▸ **Work to be completed**: The answer must be every line of the records below that holds the word "sell".

▸ **Listed entries**:
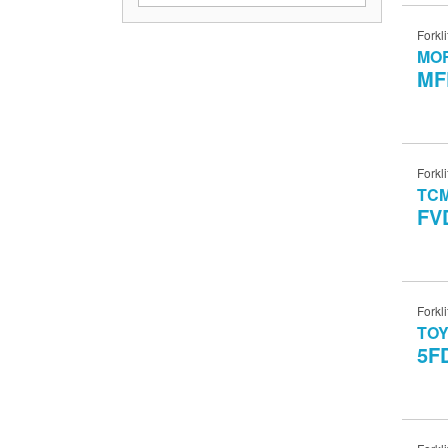
Forkli
MO
MF
Forkli
TC
FV
Forkli
TO
5F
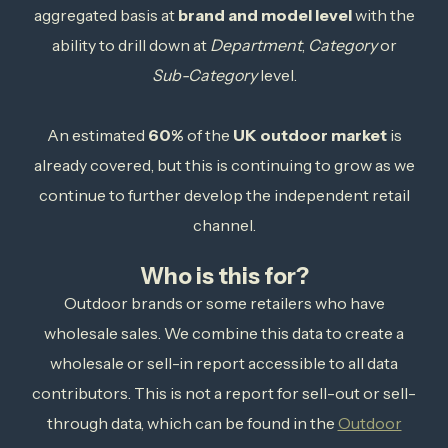
aggregated basis at
brand and model level
with the
ability to drill down at
Department
,
Category
or
Sub-Category
level.
An estimated
60%
of the
UK outdoor market
is
already covered, but this is continuing to grow as we
continue to further develop the independent retail
channel.
Who is this for?
Outdoor brands or some retailers who have
wholesale sales. We combine this data to create a
wholesale or sell-in report accessible to all data
contributors. This is not a report for sell-out or sell-
through data, which can be found in the
Outdoor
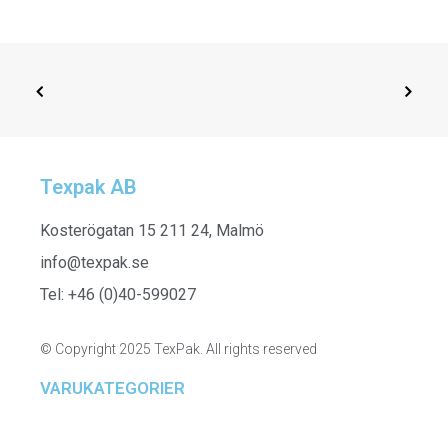
Texpak AB
ADD TO CART
H24630_015 - Towel, Grey
Kosterögatan 15 211 24, Malmö
info@texpak.se
Tel: +46 (0)40-599027
© Copyright 2025 TexPak. All rights reserved
VARUKATEGORIER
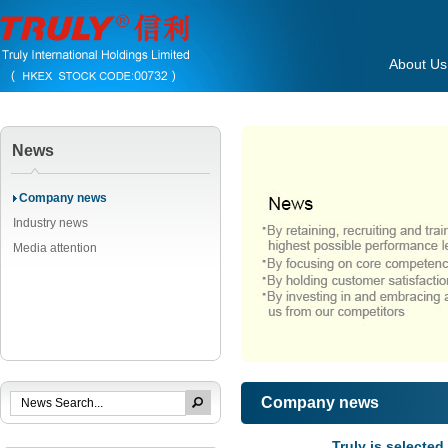
About Us
News
Company news
Industry news
Media attention
Company news
Truly is selecte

▸ **Expected answer**:
wholesale or sell-in report accessible to all data
contributors. This is not a report for sell-out or sell-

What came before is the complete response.